I think a collection of query formats that work especially well indexed by type of search you want to do would be helpful, the contents of this post are already a good start and could be summarized and expanded.

Replies from: WayZ
comment by simeon_c (WayZ) · 2022-03-15T08:04:11.801Z · LW(p) · GW(p)

Thanks for the feedback! I will think about it and maybe try to do something along those lines!

comment by hath · 2022-03-13T17:13:11.033Z · LW(p) · GW(p)

Good post. I don't know how else to say it, but this+AlphaCode is probably the most worrying evidence for "the future re: AGI" that I've seen so far.

comment by Mitchell_Porter · 2022-03-13T20:43:08.625Z · LW(p) · GW(p)
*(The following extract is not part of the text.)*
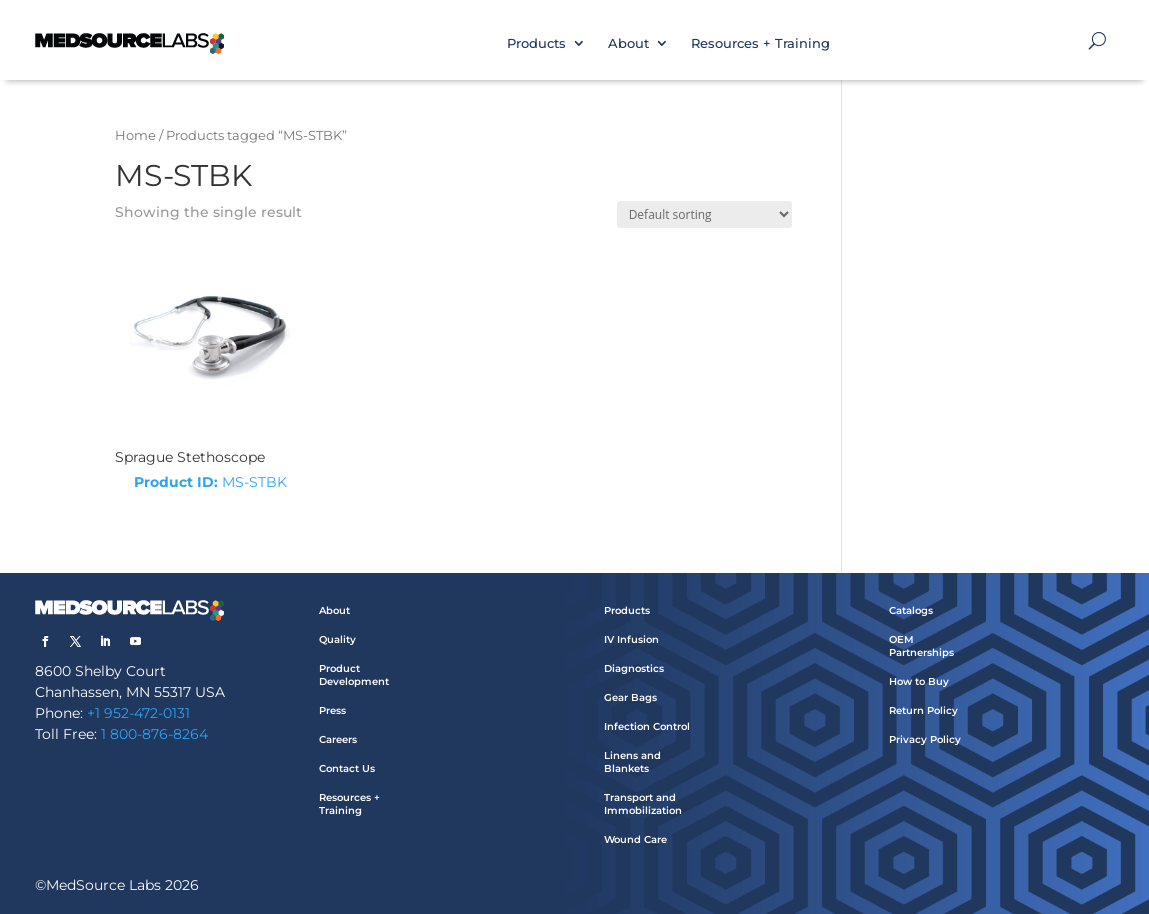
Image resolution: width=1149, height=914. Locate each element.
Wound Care (635, 839)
I'm beginning to think that lack of access to a transformer model will be a bad handicap for anyone engaged in any kind of intellectual activity. Access alone isn't enough - one needs to know how to use it - and the people who own the transformers have the greatest advantage of all, because they can log all the output, just as search engine owners potentially know the search history of all their users. 

I confess that I have never interacted directly with GPT-3, I've only looked over the shoulder of someone who had access. Is there some kind of guide to accessing transformers - how much it costs, the relative merits of the different models - or is it all still fundamentally about knowing the right people? 
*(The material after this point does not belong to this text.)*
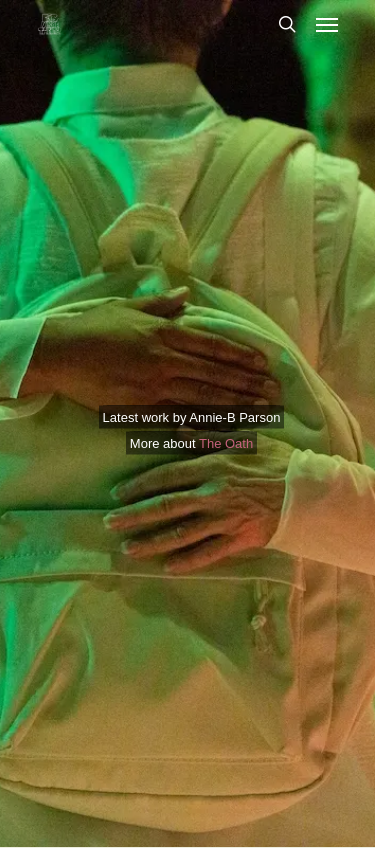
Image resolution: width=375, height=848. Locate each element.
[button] (327, 24)
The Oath (226, 442)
Replies from: Dustin, artemium, WayZ, JanPro
comment by Dustin · 2022-03-14T01:24:24.711Z · LW(p) · GW(p)

I've found that the more I use Github CoPilot the more time I give to thinking how to write comments and function names to prompt good code recommendations.

comment by artemium · 2022-03-14T10:05:49.260Z · LW(p) · GW(p)
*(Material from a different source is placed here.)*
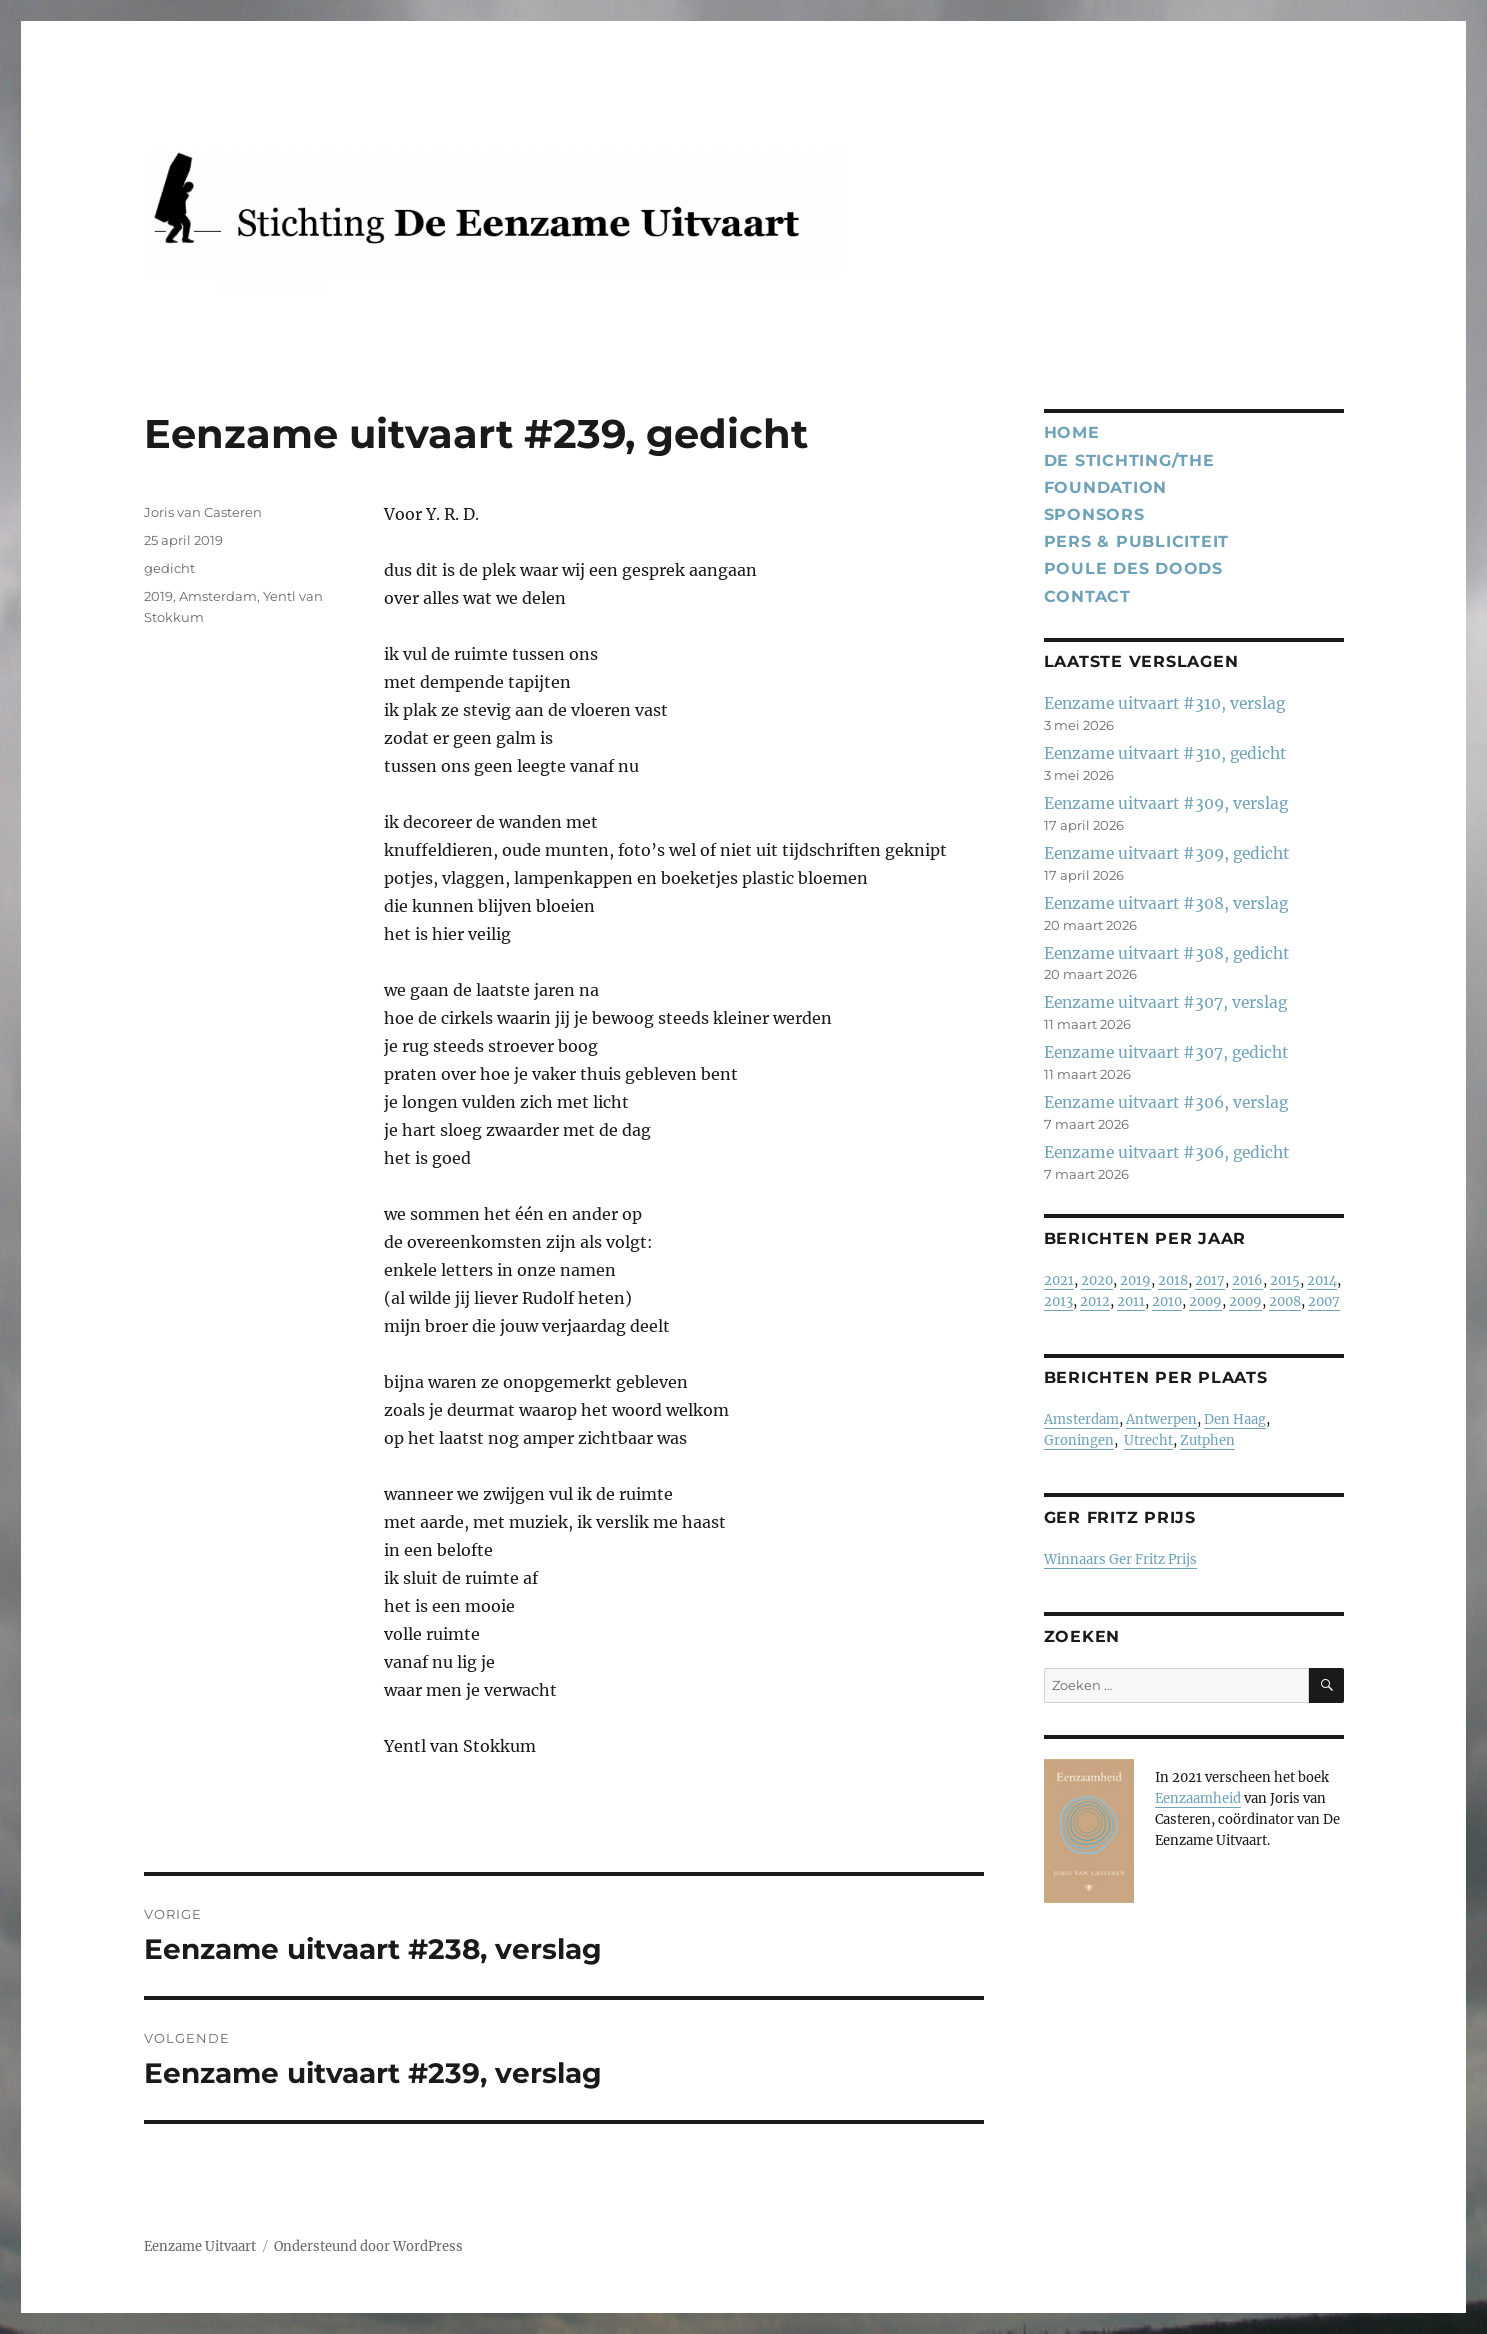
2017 (1210, 1280)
You can also play around with open-source versions that offer surprisingly comparable capability to OpenAI models. 

Here is the GPT-6-J from EleutherAI that you can use without any hassle:  https://6b.eleuther.ai/

They also released a new, 20B model but I think you need to log in to use it: https://www.goose.ai/playground

comment by simeon_c (WayZ) · 2022-03-15T08:30:23.987Z · LW(p) · GW(p)


Cost: You have basically 3 months free with GPT3 Davinci (175B) (under a given limit but which is sufficient for personal use) and then you pay as you go. Even if you use it a lot, you're likely to pay less than 5$ or 10$ per months. 
And if you have some tasks that need a lot of tokens but that are not too hard (e.g hard reading comprehension), Curie (GPT3 6B) is often enough and is much cheaper to use!

In few-shot settings (i.e a setting in which you show examples of something so that it reproduces it), Curie is often very good so it's worth trying it! 



Merits: It's just a matter of cost and inference speed that you need. The biggest models are almost always better so taking the biggest thing that you can afford, both in terms of speed and of cost is a good heuristic

Use: It's very easy to use with the new Instruct models. You just put your prompt and it completes it. The only parameter you have to care about are token uses (which is basically the max size of the completion you want) / temperature (it's a parameter that affects how "creative" is the answer ; the higher the more creative)

comment by lukehmiles (lcmgcd) · 2022-04-17T13:58:47.137Z · LW(p) · GW(p)

Don't forget about automatic numerical prompt tuning. Gives it way way better performance than we can get with words.